19th/20th-century English biographer

John Henry Ingram (November 16, 1842 – February 12, 1916) was an English biographer and editor with a special interest in Edgar Allan Poe.

Ingram was born at 29 City Road, Finsbury Square, Middlesex, and died at Brighton, England. His family lived at Stoke Newington, recollections of which appear in Poe's works.

J. H. Ingram dedicated himself to the resurrection of Poe's reputation, maligned by the dubious memoirs of Rufus Wilmot Griswold; he published the first reliable biography of the author and a four volume collection of his works.
Sarah Helen Whitman's correspondence with Ingram, with her letters from Poe and a daguerreotype portrait, was added to the library of material he was assembling; Ingram's Poe collection is now held at the Albert and Shirley Small Special Collections Library at the University of Virginia.

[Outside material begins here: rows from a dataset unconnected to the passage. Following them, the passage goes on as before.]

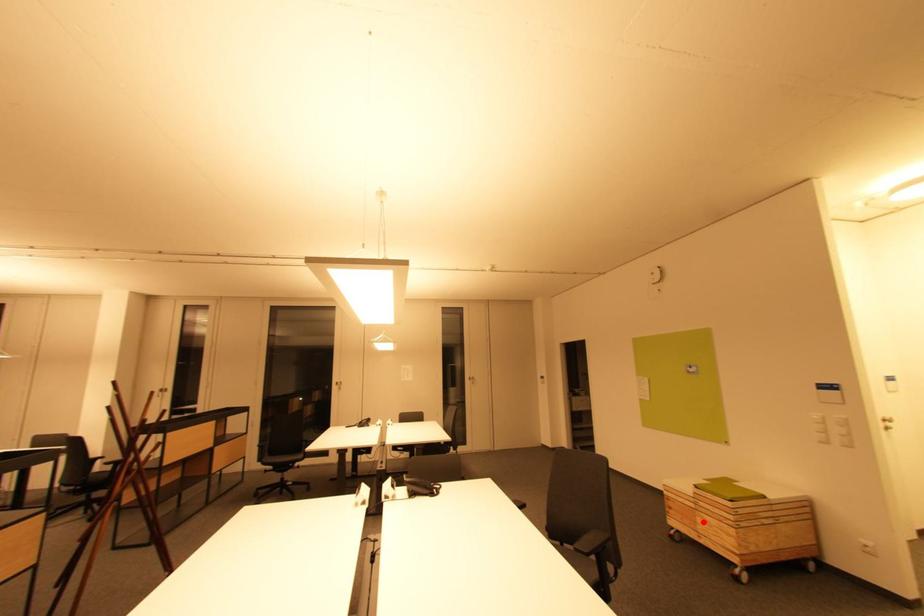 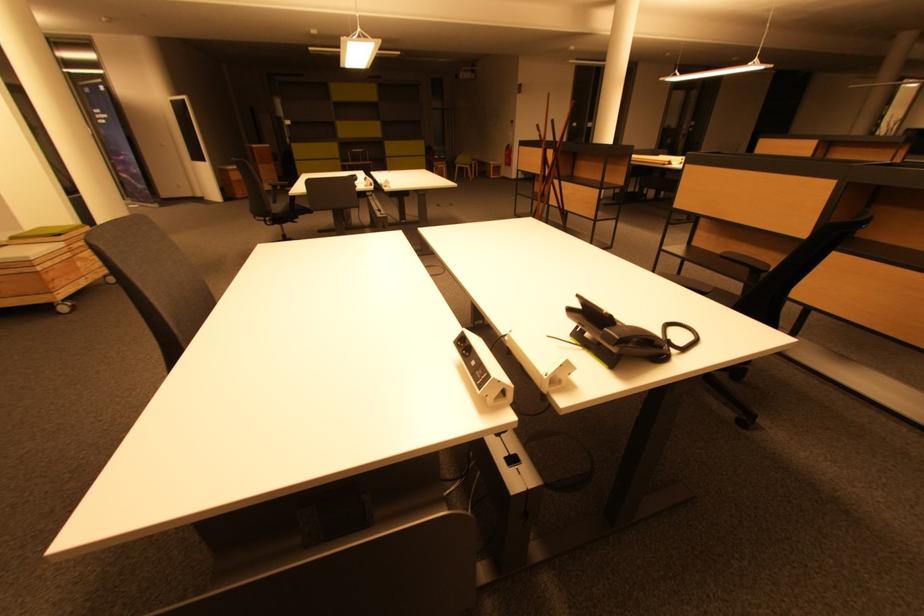 Question: I am providing you with two images of the same scene from different viewpoints. In image1, a red point is highlighted. Considering the same 3D point in image2, which of the following is correct?

Choices:
 (A) It is closer
 (B) It is farther

Answer: (B) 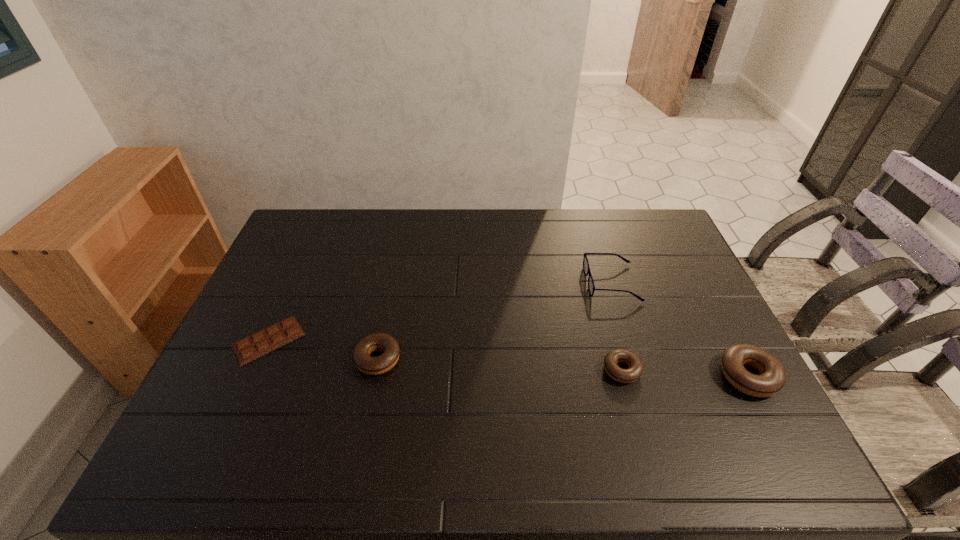 The width and height of the screenshot is (960, 540). I want to click on the leftmost doughnut, so click(x=364, y=362).

Locate an element on the screen. The height and width of the screenshot is (540, 960). the third tallest object is located at coordinates (364, 362).

Identify the location of the fourth tallest object. (635, 369).

The image size is (960, 540). Find the location of `the second doughnut from left to right`. the second doughnut from left to right is located at coordinates (635, 369).

Locate an element on the screen. the rightmost object is located at coordinates (772, 378).

Locate an element on the screen. The width and height of the screenshot is (960, 540). the rightmost doughnut is located at coordinates (772, 378).

You are a GUI agent. You are given a task and a screenshot of the screen. Output one action in this format:
    pyautogui.click(x=<x>, y=<y>)
    Task: Click on the leftmost object
    
    Given the screenshot: What is the action you would take?
    pyautogui.click(x=277, y=335)

You are a GUI agent. You are given a task and a screenshot of the screen. Output one action in this format:
    pyautogui.click(x=<x>, y=<y>)
    Task: Click on the chocolate bar
    This screenshot has height=540, width=960.
    Given the screenshot: What is the action you would take?
    pyautogui.click(x=277, y=335)

I want to click on spectacles, so click(591, 287).

Find the location of a particular element. Image resolution: width=960 pixels, height=540 pixels. vacant area located on the back of the leftmost doughnut is located at coordinates (396, 275).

Ingram was the series editor of the Eminent Women Series (1883–1886) published by W. H. Allen and Company, London.

==Works==
- Flora Symbolica; or, the Language and Sentiment of Flowers, London: Frederick Warne and Co. New York: Scribner, Welford and Co., 1869.
- Elizabeth Barrett Browning, London: W. H. Allen & Co., 1888 (Eminent Women Series).
- Christopher Marlowe and His Associates, London: Grant Richards, 1904.
- The Haunted Homes and Family Traditions of Great Britain, London : Reeves & Turner, 1912.